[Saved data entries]
*** Begin section ***

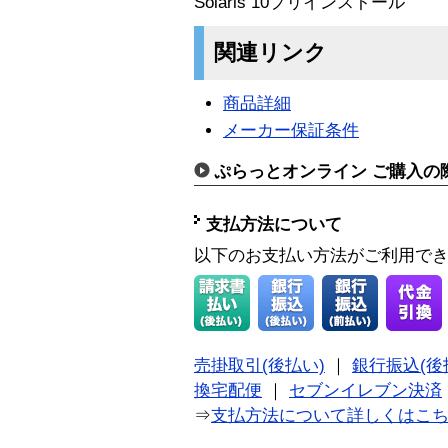
Solaris 10プリインストール
関連リンク
商品詳細
メーカー保証条件
ぷらっとオンライン ご購入の
支払方法について
以下のお支払い方法がご利用で
売掛取引(後払い)
｜
銀行振込(後
換宅配便
｜
セブンイレブン決済
⇒
支払方法について詳しくはこ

*** End section ***

• _PROBLEM TO WORK ON_
Leaving aside the images, write out the entries above word for word.

• _THE COMPLETED TASK_
Solaris 10プリインストール
関連リンク
商品詳細
メーカー保証条件
ぷらっとオンライン ご購入の
支払方法について
以下のお支払い方法がご利用で
売掛取引(後払い)
｜
銀行振込(後
換宅配便
｜
セブンイレブン決済
⇒
支払方法について詳しくはこ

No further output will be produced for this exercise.